- Opening Delimiter -

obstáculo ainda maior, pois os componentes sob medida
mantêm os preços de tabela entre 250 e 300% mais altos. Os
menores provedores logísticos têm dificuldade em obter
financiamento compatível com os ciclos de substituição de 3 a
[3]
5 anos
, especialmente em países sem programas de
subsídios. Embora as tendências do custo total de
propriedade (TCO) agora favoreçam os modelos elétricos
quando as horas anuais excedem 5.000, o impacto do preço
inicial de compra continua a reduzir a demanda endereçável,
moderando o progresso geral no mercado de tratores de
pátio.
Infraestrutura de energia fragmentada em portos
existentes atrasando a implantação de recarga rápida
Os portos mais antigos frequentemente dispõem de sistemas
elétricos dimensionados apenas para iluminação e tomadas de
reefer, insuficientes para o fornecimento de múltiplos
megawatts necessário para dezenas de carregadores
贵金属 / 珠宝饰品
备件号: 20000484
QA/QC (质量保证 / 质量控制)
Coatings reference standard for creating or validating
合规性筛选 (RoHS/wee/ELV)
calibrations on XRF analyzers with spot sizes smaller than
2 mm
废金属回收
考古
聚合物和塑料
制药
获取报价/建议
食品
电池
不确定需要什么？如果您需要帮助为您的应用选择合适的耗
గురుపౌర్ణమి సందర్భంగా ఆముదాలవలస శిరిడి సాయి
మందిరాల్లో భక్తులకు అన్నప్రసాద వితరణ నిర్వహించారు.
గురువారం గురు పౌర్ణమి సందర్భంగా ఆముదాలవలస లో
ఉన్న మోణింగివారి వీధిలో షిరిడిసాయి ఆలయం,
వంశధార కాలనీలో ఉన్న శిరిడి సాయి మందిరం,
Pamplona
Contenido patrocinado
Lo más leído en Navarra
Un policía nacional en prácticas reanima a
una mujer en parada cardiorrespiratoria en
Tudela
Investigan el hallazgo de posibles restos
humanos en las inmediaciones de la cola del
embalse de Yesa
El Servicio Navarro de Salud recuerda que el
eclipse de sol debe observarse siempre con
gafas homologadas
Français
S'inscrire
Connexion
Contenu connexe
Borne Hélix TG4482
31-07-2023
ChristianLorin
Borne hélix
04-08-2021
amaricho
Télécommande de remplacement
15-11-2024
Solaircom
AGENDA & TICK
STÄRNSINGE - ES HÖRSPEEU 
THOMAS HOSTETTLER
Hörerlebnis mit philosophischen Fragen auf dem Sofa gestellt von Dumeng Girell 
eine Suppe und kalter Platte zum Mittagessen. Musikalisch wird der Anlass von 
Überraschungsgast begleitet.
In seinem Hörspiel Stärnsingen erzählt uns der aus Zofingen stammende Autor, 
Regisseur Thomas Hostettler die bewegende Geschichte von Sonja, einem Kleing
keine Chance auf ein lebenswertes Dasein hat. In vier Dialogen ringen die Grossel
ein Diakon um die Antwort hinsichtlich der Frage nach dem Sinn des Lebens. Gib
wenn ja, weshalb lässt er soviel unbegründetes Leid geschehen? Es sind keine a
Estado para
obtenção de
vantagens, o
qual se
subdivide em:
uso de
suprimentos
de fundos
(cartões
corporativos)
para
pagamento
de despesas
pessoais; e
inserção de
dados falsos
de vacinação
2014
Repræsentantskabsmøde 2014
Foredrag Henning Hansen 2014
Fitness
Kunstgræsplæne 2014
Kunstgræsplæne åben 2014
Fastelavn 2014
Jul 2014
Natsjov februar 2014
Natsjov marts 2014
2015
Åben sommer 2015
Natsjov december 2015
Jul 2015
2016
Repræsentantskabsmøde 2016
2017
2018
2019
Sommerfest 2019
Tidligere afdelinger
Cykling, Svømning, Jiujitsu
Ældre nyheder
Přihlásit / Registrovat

- Closing Delimiter -
- Opening Delimiter -

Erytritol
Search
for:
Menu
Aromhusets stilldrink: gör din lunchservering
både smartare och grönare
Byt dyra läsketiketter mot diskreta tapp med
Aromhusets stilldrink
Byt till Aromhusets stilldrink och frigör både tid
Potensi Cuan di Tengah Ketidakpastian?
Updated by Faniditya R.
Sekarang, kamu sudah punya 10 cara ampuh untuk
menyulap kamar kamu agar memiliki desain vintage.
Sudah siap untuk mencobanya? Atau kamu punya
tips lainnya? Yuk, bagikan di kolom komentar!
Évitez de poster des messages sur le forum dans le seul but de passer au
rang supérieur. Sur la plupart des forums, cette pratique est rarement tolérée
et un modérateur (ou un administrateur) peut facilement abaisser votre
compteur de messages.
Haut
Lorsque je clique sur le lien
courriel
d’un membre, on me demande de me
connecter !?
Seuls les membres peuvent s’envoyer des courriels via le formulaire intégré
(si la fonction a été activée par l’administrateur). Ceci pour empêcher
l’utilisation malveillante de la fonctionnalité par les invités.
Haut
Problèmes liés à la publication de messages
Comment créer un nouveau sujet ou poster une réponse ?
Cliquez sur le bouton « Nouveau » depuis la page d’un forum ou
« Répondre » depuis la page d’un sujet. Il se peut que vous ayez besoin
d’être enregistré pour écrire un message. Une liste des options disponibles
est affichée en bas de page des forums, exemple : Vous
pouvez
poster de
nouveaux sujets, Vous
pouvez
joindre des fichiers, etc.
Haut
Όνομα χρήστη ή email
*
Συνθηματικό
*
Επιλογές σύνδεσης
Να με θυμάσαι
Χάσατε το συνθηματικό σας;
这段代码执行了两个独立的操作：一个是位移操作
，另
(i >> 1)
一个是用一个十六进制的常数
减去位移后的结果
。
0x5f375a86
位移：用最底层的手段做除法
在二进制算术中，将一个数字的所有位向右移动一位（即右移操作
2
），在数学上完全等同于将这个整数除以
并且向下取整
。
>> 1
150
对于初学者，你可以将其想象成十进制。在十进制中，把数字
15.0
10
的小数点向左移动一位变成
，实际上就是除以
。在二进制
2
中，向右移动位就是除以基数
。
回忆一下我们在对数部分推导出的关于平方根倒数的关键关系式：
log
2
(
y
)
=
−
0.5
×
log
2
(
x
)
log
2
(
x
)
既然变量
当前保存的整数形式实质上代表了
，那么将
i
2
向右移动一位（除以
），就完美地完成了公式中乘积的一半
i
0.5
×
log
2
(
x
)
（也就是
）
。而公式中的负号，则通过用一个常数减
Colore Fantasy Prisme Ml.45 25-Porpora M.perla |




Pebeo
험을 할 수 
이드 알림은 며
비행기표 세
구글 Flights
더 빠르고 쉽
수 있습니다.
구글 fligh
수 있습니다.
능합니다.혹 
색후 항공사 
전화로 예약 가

- Closing Delimiter -

**Task goal**
In the entries above, find the line with "embalse de Yesa" and the line with "Přihlásit / Registrovat", then restate word for word both of them and every line between, with nothing more.

**Result**
embalse de Yesa
El Servicio Navarro de Salud recuerda que el
eclipse de sol debe observarse siempre con
gafas homologadas
Français
S'inscrire
Connexion
Contenu connexe
Borne Hélix TG4482
31-07-2023
ChristianLorin
Borne hélix
04-08-2021
amaricho
Télécommande de remplacement
15-11-2024
Solaircom
AGENDA & TICK
STÄRNSINGE - ES HÖRSPEEU 
THOMAS HOSTETTLER
Hörerlebnis mit philosophischen Fragen auf dem Sofa gestellt von Dumeng Girell 
eine Suppe und kalter Platte zum Mittagessen. Musikalisch wird der Anlass von 
Überraschungsgast begleitet.
In seinem Hörspiel Stärnsingen erzählt uns der aus Zofingen stammende Autor, 
Regisseur Thomas Hostettler die bewegende Geschichte von Sonja, einem Kleing
keine Chance auf ein lebenswertes Dasein hat. In vier Dialogen ringen die Grossel
ein Diakon um die Antwort hinsichtlich der Frage nach dem Sinn des Lebens. Gib
wenn ja, weshalb lässt er soviel unbegründetes Leid geschehen? Es sind keine a
Estado para
obtenção de
vantagens, o
qual se
subdivide em:
uso de
suprimentos
de fundos
(cartões
corporativos)
para
pagamento
de despesas
pessoais; e
inserção de
dados falsos
de vacinação
2014
Repræsentantskabsmøde 2014
Foredrag Henning Hansen 2014
Fitness
Kunstgræsplæne 2014
Kunstgræsplæne åben 2014
Fastelavn 2014
Jul 2014
Natsjov februar 2014
Natsjov marts 2014
2015
Åben sommer 2015
Natsjov december 2015
Jul 2015
2016
Repræsentantskabsmøde 2016
2017
2018
2019
Sommerfest 2019
Tidligere afdelinger
Cykling, Svømning, Jiujitsu
Ældre nyheder
Přihlásit / Registrovat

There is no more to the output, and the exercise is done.